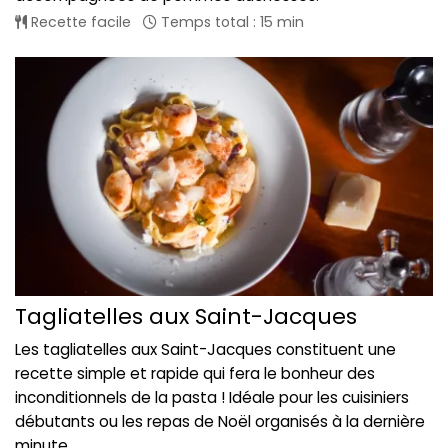
Recette facile
Temps total : 15 min
Tagliatelles aux Saint-Jacques
Les tagliatelles aux Saint-Jacques constituent une
recette simple et rapide qui fera le bonheur des
inconditionnels de la pasta ! Idéale pour les cuisiniers
débutants ou les repas de Noël organisés à la dernière
minute.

» **Work request**
Everything from the line containing "Temps total : 15 min" through the last line of the records must be given again exactly; leave out all other lines.

» **Result below**
Temps total : 15 min
Tagliatelles aux Saint-Jacques
Les tagliatelles aux Saint-Jacques constituent une
recette simple et rapide qui fera le bonheur des
inconditionnels de la pasta ! Idéale pour les cuisiniers
débutants ou les repas de Noël organisés à la dernière
minute.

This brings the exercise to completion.